The unreasonable effectiveness of Character-level Language Models

(and why RNNs are still cool)

Yoav Goldberg

RNNs, LSTMs and Deep Learning are all the rage, and a recent blog post by Andrej Karpathy is doing a great job explaining what these models are and how to train them. It also provides some very impressive results of what they are capable of. This is a great post, and if you are interested in natural language, machine learning or neural networks you should definitely read it.

Go read it now, then come back here.

You're back? good. Impressive stuff, huh? How could the network learn to immitate the input like that? Indeed. I was quite impressed as well.

However, it feels to me that most readers of the post are impressed by the wrong reasons. This is because they are not familiar with unsmoothed maximum-liklihood character level language models and their unreasonable effectiveness at generating rather convincing natural language outputs.

In what follows I will briefly describe these character-level maximum-likelihood langauge models, which are much less magical than RNNs and LSTMs, and show that they too can produce a rather convincing Shakespearean prose. I will also show about 30 lines of python code that take care of both training the model and generating the output. Compared to this baseline, the RNNs may seem somehwat less impressive. So why was I impressed? I will explain this too, below.
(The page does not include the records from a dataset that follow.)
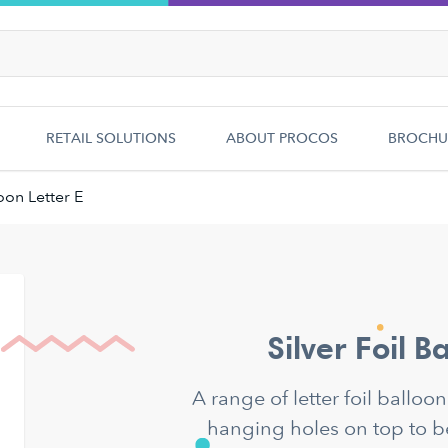
RETAIL SOLUTIONS
ABOUT PROCOS
BROCHU
loon Letter E
Silver Foil B
A range of letter foil balloo
hanging holes on top to b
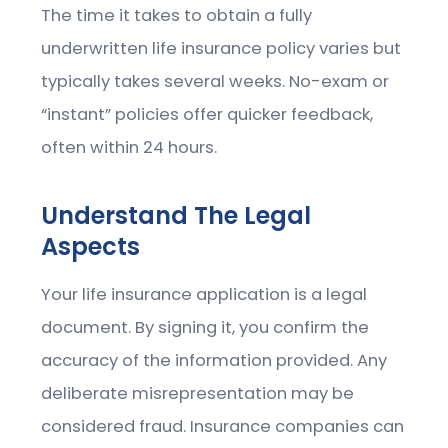
The time it takes to obtain a fully
underwritten life insurance policy varies but
typically takes several weeks. No-exam or
“instant” policies offer quicker feedback,
often within 24 hours.
Understand The Legal
Aspects
Your life insurance application is a legal
document. By signing it, you confirm the
accuracy of the information provided. Any
deliberate misrepresentation may be
considered fraud. Insurance companies can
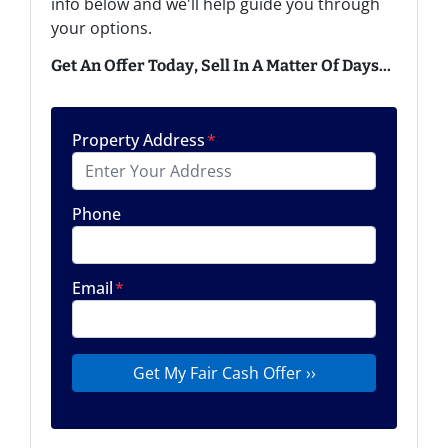
info below and we'll help guide you through
your options.
Get An Offer Today, Sell In A Matter Of Days...
Property Address
*
Phone
Email
*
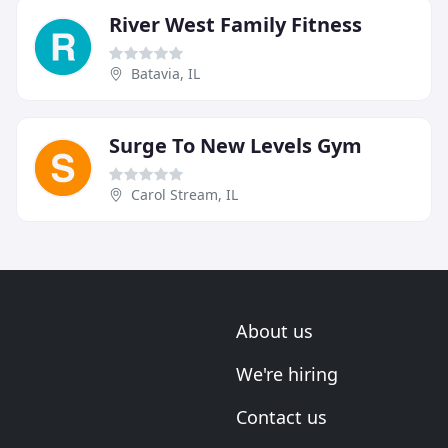
River West Family Fitness
Batavia, IL
Surge To New Levels Gym
Carol Stream, IL
About us
We're hiring
Contact us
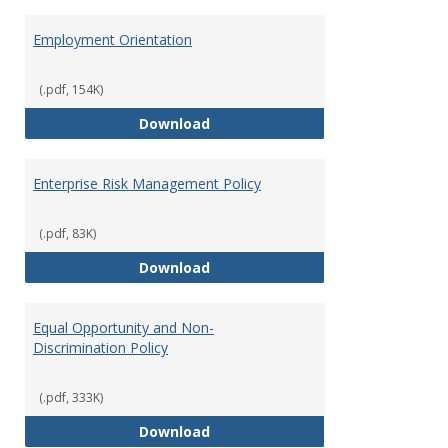
Employment Orientation
(.pdf, 154K)
Employment Orientation
Download
Enterprise Risk Management Policy
(.pdf, 83K)
Enterprise Risk Management Pol
Download
Equal Opportunity and Non-
Discrimination Policy
(.pdf, 333K)
Equal Opportunity and Non-Discr
Download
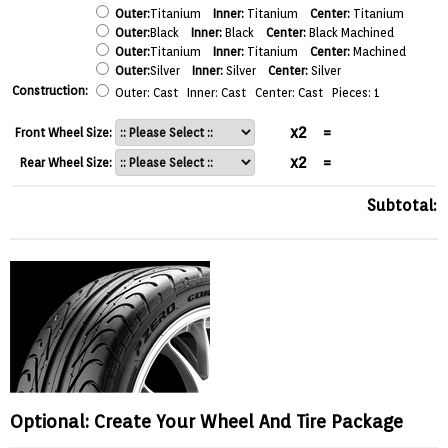
Outer:
Titanium
Inner:
Titanium
Center:
Titanium
Outer:
Black
Inner:
Black
Center:
Black Machined
Outer:
Titanium
Inner:
Titanium
Center:
Machined
Outer:
Silver
Inner:
Silver
Center:
Silver
Construction:
Outer: Cast Inner: Cast Center: Cast Pieces: 1
x2
=
Front Wheel Size:
x2
=
Rear Wheel Size:
Subtotal:
Optional: Create Your Wheel And Tire Package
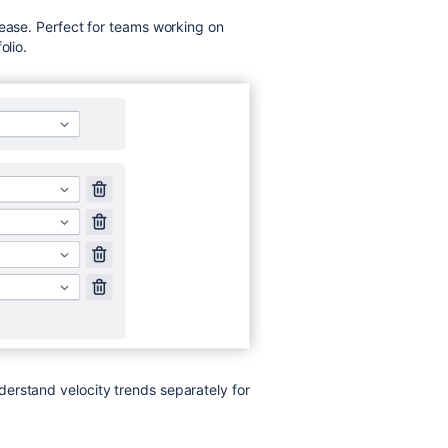
 ease. Perfect for teams working on
olio.
erstand velocity trends separately for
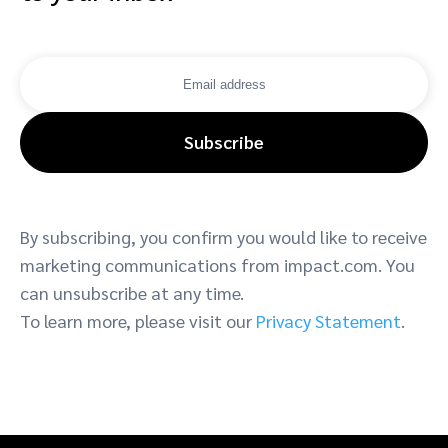
Subscribe
By subscribing, you confirm you would like to receive
marketing communications from impact.com. You
can unsubscribe at any time.
To learn more, please visit our
Privacy Statement
.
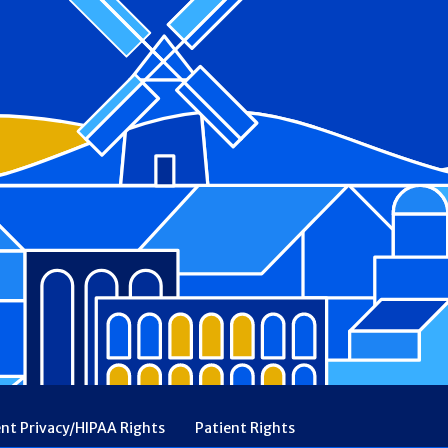
ent Privacy/HIPAA Rights
Patient Rights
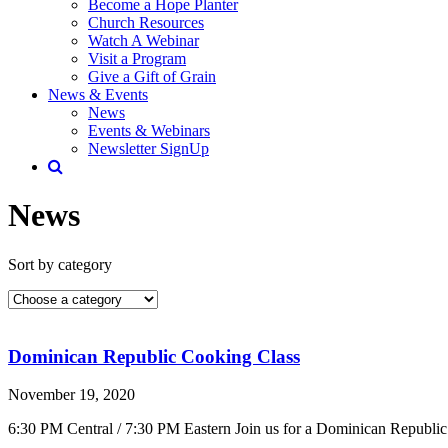
Become a Hope Planter
Church Resources
Watch A Webinar
Visit a Program
Give a Gift of Grain
News & Events
News
Events & Webinars
Newsletter SignUp
News
Sort by category
Dominican Republic Cooking Class
November 19, 2020
6:30 PM Central / 7:30 PM Eastern Join us for a Dominican Republic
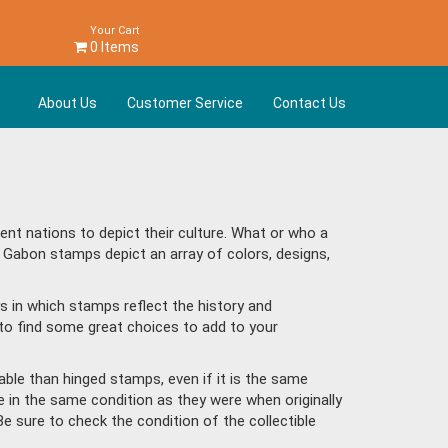
Your Cart
0 Items
About Us
Customer Service
Contact Us
t nations to depict their culture. What or who a
d Gabon stamps depict an array of colors, designs,
s in which stamps reflect the history and
to find some great choices to add to your
ble than hinged stamps, even if it is the same
e in the same condition as they were when originally
Be sure to check the condition of the collectible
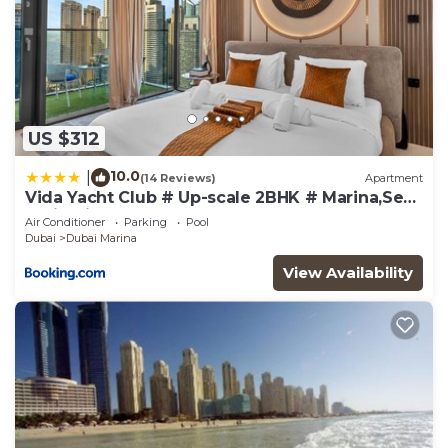
US $312
10.0
|
(14 Reviews)
Apartment
Vida Yacht Club # Up-scale 2BHK # Marina,Sea
& Ain View
Air Conditioner
Parking
Pool
Dubai
Dubai Marina
View Availability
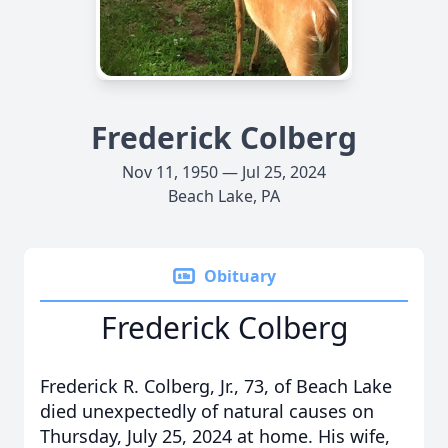
Frederick Colberg
Nov 11, 1950 — Jul 25, 2024
Beach Lake, PA
Obituary
Frederick Colberg
Frederick R. Colberg, Jr., 73, of Beach Lake
died unexpectedly of natural causes on
Thursday, July 25, 2024 at home. His wife,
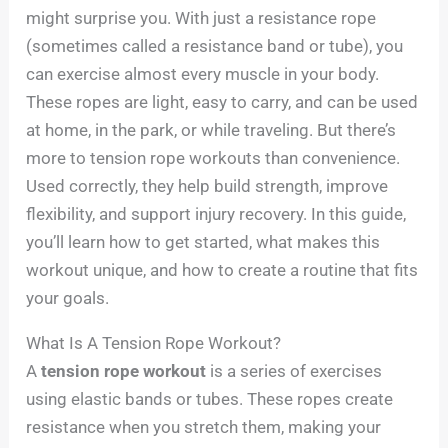
might surprise you. With just a resistance rope
(sometimes called a resistance band or tube), you
can exercise almost every muscle in your body.
These ropes are light, easy to carry, and can be used
at home, in the park, or while traveling. But there’s
more to tension rope workouts than convenience.
Used correctly, they help build strength, improve
flexibility, and support injury recovery. In this guide,
you’ll learn how to get started, what makes this
workout unique, and how to create a routine that fits
your goals.
What Is A Tension Rope Workout?
A
tension rope workout
is a series of exercises
using elastic bands or tubes. These ropes create
resistance when you stretch them, making your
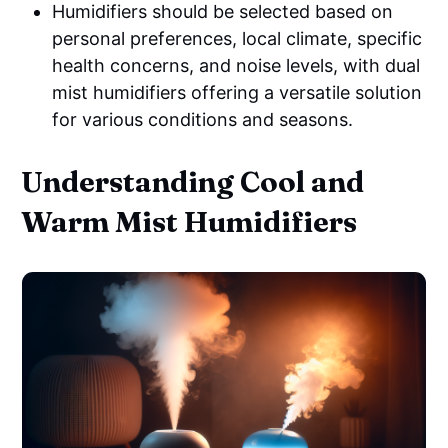
Humidifiers should be selected based on
personal preferences, local climate, specific
health concerns, and noise levels, with dual
mist humidifiers offering a versatile solution
for various conditions and seasons.
Understanding Cool and
Warm Mist Humidifiers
Unsmoothed Maximum Likelihood Character Level Language Model

The name is quite long, but the idea is very simple. We want a model whose job is to guess the next character based on the previous $n$ letters. For example, having seen ello, the next characer is likely to be either a commma or space (if we assume is is the end of the word "hello"), or the letter w if we believe we are in the middle of the word "mellow". Humans are quite good at this, but of course seeing a larger history makes things easier (if we were to see 5 letters instead of 4, the choice between space and w would have been much easier).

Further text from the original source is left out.